The combined work need only contain one copy of this License, and multiple identical Invariant Sections may be replaced with a single copy. If there are multiple Invariant Sections with the same name but different contents, make the title of each such section unique by adding at the end of it, in parentheses, the name of the original author or publisher of that section if known, or else a unique number. Make the same adjustment to the section titles in the list of Invariant Sections in the license notice of the combined work.
In the combination, you must combine any sections entitled ``History'' in the various original documents, forming one section entitled ``History''; likewise combine any sections entitled ``Acknowledgements'', and any sections entitled ``Dedications''. You must delete all sections entitled ``Endorsements.''
You may extract a single document from such a collection, and distribute it individually under this License, provided you insert a copy of this License into the extracted document, and follow this License in all other respects regarding verbatim copying of that document.
If the Cover Text requirement of section 3 is applicable to these copies of the Document, then if the Document is less than one quarter of the entire aggregate, the Document's Cover Texts may be placed on covers that surround only the Document within the aggregate.
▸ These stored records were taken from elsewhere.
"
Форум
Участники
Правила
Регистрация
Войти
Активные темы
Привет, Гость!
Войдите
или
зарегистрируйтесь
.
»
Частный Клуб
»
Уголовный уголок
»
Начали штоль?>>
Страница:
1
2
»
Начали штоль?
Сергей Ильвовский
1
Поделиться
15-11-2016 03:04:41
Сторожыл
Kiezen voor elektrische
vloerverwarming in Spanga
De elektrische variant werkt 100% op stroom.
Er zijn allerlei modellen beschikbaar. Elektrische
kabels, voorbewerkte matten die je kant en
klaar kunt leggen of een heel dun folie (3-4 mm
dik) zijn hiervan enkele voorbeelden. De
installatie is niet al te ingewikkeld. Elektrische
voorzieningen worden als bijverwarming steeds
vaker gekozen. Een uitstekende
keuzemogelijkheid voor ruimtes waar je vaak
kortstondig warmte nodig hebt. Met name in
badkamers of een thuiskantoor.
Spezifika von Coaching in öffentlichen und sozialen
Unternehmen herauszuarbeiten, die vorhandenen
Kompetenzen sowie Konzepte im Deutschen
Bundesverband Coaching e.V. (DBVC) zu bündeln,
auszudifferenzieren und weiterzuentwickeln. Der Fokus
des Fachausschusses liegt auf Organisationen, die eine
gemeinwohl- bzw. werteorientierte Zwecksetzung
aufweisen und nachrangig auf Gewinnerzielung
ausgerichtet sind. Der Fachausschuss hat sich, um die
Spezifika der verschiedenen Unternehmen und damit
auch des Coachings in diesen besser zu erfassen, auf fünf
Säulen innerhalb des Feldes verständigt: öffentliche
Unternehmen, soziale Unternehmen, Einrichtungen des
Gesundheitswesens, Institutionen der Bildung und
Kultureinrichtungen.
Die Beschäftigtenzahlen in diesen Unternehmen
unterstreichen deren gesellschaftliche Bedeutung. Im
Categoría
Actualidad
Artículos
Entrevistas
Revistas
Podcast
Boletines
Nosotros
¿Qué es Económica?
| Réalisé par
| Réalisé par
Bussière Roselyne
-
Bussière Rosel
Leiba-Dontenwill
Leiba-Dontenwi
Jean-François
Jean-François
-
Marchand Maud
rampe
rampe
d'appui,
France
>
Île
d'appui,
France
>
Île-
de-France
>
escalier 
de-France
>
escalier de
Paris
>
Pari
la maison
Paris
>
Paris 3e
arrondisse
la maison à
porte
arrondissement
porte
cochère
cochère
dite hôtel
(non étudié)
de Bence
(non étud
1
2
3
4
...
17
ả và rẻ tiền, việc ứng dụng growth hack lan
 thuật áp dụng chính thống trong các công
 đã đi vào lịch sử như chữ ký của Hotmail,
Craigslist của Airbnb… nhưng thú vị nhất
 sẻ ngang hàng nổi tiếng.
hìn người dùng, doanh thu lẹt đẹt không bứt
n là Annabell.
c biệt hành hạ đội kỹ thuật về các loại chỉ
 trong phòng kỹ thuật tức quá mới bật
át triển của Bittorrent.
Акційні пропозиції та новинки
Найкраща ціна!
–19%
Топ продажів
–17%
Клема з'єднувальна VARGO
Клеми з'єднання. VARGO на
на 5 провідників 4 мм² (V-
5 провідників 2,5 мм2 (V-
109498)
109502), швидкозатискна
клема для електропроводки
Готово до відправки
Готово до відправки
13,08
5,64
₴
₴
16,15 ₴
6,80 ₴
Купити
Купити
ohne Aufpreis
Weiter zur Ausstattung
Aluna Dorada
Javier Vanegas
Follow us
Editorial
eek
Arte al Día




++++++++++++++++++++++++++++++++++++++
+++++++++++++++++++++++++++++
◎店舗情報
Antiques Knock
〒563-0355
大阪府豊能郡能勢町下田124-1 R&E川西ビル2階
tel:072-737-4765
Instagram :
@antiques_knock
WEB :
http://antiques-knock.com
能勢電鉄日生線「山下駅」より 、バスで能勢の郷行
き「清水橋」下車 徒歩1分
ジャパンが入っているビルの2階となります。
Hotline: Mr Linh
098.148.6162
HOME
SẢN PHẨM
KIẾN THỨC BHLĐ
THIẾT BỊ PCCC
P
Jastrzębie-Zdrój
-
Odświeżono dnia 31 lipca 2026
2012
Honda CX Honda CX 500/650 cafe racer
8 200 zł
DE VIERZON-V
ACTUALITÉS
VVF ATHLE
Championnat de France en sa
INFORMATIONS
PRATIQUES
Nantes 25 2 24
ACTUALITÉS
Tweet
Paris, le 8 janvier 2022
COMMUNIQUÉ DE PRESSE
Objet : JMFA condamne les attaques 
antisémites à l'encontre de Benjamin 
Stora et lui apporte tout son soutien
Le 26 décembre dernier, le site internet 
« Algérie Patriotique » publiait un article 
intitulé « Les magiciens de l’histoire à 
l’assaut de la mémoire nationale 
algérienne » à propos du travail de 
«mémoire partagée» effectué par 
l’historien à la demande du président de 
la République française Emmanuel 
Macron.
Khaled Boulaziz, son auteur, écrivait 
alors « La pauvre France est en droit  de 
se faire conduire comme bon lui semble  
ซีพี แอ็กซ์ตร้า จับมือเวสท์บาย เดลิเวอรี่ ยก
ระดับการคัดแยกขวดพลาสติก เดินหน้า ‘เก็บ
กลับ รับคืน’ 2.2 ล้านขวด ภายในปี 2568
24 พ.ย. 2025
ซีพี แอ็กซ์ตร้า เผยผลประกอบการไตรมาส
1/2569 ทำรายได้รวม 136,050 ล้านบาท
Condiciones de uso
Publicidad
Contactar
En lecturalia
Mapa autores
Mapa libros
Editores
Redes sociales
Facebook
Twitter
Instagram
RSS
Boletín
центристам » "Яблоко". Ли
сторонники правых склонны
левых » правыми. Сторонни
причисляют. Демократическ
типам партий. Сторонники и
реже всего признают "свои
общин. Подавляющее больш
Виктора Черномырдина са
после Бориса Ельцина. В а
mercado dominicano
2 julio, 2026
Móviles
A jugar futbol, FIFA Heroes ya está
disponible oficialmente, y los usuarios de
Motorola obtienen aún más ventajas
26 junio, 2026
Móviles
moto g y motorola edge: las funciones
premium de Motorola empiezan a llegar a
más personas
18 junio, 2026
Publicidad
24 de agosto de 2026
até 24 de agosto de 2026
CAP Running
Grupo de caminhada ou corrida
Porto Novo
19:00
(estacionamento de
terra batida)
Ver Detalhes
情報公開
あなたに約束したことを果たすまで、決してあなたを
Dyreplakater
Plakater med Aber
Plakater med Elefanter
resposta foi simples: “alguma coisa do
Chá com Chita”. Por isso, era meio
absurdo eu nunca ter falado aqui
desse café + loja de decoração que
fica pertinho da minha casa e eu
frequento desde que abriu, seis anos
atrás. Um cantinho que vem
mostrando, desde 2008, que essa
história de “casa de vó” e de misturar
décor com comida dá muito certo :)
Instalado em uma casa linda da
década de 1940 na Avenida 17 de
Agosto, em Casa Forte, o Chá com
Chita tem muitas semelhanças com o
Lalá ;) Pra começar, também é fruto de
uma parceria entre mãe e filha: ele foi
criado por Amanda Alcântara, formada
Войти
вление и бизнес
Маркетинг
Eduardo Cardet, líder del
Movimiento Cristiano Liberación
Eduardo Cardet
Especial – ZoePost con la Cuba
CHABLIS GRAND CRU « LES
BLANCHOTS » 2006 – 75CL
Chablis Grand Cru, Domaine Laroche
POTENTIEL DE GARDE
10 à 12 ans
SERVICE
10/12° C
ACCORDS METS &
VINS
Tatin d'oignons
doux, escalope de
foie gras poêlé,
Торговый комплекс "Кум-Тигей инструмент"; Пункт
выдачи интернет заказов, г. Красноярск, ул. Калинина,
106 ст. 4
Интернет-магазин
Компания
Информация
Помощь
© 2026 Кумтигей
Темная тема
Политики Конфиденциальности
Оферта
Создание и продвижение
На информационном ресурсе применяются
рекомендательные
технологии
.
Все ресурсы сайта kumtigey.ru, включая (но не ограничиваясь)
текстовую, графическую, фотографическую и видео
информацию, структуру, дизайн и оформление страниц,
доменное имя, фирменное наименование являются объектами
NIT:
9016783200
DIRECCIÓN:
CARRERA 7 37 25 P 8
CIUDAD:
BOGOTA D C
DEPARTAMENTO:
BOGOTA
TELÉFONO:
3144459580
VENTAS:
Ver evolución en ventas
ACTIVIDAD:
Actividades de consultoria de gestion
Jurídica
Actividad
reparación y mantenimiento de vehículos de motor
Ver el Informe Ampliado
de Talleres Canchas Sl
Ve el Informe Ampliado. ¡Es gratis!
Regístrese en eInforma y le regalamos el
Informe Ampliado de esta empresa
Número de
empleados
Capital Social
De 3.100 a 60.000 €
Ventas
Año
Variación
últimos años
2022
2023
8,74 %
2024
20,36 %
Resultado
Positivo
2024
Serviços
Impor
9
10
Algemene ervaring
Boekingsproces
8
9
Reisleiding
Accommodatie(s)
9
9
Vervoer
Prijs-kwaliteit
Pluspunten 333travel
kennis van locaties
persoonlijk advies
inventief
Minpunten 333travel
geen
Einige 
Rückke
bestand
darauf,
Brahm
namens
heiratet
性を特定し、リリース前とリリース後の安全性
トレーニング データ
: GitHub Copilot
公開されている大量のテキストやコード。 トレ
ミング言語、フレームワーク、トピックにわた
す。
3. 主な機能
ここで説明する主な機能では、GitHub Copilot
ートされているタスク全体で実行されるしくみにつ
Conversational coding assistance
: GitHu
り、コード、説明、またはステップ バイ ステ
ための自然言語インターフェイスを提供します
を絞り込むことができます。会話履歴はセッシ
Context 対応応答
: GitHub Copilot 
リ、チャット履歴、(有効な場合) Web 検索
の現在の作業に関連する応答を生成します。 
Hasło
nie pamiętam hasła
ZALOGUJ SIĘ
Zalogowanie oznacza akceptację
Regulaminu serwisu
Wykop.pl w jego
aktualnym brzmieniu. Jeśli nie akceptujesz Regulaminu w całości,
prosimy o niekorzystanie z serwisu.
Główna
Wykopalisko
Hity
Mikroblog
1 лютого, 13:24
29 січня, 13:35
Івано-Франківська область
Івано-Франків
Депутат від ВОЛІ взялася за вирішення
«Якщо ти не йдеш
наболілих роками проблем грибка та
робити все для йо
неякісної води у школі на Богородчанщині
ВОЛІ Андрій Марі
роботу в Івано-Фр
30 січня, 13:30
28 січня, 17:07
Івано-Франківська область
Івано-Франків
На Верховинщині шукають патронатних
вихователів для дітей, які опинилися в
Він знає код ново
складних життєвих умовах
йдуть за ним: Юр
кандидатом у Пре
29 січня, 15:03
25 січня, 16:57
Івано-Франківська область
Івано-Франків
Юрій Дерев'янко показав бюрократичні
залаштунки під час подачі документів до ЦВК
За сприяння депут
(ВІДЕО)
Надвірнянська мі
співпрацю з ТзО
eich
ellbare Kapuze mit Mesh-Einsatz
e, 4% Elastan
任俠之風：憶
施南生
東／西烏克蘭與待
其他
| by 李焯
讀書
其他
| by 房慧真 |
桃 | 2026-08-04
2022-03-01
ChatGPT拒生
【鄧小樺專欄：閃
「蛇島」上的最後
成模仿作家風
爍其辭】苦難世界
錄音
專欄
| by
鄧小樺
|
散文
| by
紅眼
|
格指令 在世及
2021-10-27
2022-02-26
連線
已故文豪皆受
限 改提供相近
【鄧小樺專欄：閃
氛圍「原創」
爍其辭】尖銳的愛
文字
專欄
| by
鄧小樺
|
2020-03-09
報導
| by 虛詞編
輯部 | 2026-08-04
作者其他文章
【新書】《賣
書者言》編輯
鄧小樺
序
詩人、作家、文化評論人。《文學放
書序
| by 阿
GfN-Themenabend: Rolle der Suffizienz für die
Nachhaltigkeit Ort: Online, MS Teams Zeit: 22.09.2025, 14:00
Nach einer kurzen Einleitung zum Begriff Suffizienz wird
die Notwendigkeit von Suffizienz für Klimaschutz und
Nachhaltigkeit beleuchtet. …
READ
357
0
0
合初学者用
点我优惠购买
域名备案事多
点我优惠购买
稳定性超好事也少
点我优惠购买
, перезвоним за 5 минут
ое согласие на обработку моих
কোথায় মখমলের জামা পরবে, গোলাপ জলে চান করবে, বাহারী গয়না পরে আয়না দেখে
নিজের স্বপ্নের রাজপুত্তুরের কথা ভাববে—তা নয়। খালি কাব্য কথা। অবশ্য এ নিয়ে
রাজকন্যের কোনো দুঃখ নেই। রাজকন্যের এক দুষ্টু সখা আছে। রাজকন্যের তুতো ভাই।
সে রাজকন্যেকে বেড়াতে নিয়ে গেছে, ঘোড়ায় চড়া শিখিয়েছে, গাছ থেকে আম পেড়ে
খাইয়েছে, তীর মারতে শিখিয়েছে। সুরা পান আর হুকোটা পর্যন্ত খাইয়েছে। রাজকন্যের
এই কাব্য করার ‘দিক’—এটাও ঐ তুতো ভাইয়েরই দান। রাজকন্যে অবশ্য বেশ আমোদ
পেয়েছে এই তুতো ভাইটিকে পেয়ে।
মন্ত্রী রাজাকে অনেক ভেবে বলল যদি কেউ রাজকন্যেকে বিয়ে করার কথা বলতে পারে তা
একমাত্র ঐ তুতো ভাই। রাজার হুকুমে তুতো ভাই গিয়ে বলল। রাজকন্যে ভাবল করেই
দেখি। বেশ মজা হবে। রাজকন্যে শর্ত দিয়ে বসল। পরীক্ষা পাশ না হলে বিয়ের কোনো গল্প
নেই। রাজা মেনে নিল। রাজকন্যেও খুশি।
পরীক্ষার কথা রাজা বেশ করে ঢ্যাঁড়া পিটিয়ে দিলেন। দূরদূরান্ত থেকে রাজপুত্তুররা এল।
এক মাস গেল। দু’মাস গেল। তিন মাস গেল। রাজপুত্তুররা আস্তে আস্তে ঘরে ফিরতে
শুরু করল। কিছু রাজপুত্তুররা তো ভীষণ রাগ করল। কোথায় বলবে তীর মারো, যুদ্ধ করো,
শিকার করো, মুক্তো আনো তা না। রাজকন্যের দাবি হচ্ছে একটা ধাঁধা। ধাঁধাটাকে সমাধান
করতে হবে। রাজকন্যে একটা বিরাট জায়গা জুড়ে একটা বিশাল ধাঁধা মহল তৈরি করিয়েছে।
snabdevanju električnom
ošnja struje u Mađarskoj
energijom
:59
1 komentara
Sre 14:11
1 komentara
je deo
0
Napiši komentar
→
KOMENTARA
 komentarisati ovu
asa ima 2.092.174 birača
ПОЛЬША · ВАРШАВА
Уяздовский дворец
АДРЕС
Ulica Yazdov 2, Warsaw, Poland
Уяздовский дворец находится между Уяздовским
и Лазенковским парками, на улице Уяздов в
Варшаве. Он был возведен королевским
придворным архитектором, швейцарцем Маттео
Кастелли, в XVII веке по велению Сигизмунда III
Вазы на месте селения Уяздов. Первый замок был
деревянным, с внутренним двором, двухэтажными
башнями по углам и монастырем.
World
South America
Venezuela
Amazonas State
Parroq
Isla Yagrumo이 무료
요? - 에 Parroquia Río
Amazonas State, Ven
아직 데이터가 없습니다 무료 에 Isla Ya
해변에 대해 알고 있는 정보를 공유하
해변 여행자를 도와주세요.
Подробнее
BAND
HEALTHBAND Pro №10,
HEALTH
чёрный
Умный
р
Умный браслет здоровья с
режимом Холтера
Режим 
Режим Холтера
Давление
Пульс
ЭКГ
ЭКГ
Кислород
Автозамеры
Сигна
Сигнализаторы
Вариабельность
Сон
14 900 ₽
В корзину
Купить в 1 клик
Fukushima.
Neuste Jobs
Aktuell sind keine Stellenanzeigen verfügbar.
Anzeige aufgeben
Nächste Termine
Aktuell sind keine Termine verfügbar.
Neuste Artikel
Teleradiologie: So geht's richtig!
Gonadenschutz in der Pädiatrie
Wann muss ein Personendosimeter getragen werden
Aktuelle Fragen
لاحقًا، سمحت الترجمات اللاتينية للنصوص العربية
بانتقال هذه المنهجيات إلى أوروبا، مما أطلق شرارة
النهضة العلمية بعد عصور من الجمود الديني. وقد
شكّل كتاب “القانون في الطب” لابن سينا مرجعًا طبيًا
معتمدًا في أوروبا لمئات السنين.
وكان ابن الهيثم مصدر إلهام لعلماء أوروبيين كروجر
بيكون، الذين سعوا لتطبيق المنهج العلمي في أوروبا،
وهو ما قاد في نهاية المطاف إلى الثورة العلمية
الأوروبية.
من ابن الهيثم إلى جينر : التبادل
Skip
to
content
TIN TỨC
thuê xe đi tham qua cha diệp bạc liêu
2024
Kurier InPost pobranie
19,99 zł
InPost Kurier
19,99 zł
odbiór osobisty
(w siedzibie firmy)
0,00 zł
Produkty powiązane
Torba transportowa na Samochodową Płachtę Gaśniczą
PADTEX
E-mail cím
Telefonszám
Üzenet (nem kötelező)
Otherwise they must appear on covers around the whole aggregate.
Each version of the License is given a distinguishing version number. If the Document specifies that a particular numbered version of this License "or any later version" applies to it, you have the option of following the terms and conditions either of that specified version or of any later version that has been published (not as a draft) by the Free Software Foundation. If the Document does not specify a version number of this License, you may choose any version ever published (not as a draft) by the Free Software Foundation.
Copyright (C) YEAR YOUR NAME. Permission is granted to copy, distribute and/or modify this document under the terms of the GNU Free Documentation License, Version 1.1 or any later version published by the Free Software Foundation; with the Invariant Sections being LIST THEIR TITLES, with the Front-Cover Texts being LIST, and with the Back-Cover Texts being LIST. A copy of the license is included in the section entitled ``GNU Free Documentation License''. |
If you have no Invariant Sections, write ``with no Invariant Sections'' instead of saying which ones are invariant. If you have no Front-Cover Texts, write ``no Front-Cover Texts'' instead of ``Front-Cover Texts being LIST''; likewise for Back-Cover Texts.
If your document contains nontrivial examples of program code, we recommend releasing these examples in parallel under your choice of free software license, such as the GNU General Public License, to permit their use in free software.